*Directions:* Each line with the string "your" is to be copied from the records below.

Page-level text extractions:
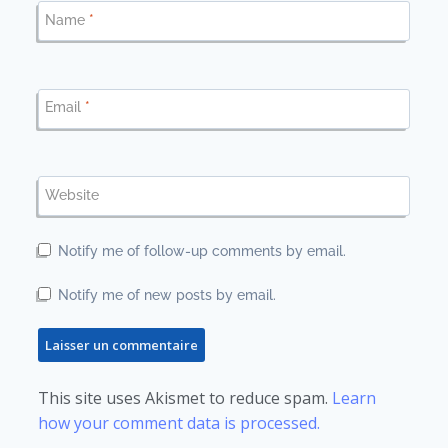
Name
*
Email
*
Website
Notify me of follow-up comments by email.
Notify me of new posts by email.
This site uses Akismet to reduce spam.
Learn
how your comment data is processed.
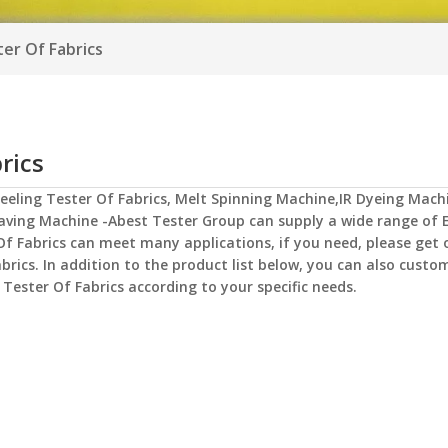
ter Of Fabrics
rics
Peeling Tester Of Fabrics
,
Melt Spinning Machine,IR Dyeing Mach
aving Machine -Abest Tester Group
can supply a wide range of
Of Fabrics
can meet many applications, if you need, please get 
abrics
. In addition to the product list below, you can also custo
 Tester Of Fabrics
according to your specific needs.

*Response below:*
how your comment data is processed.
according to your specific needs.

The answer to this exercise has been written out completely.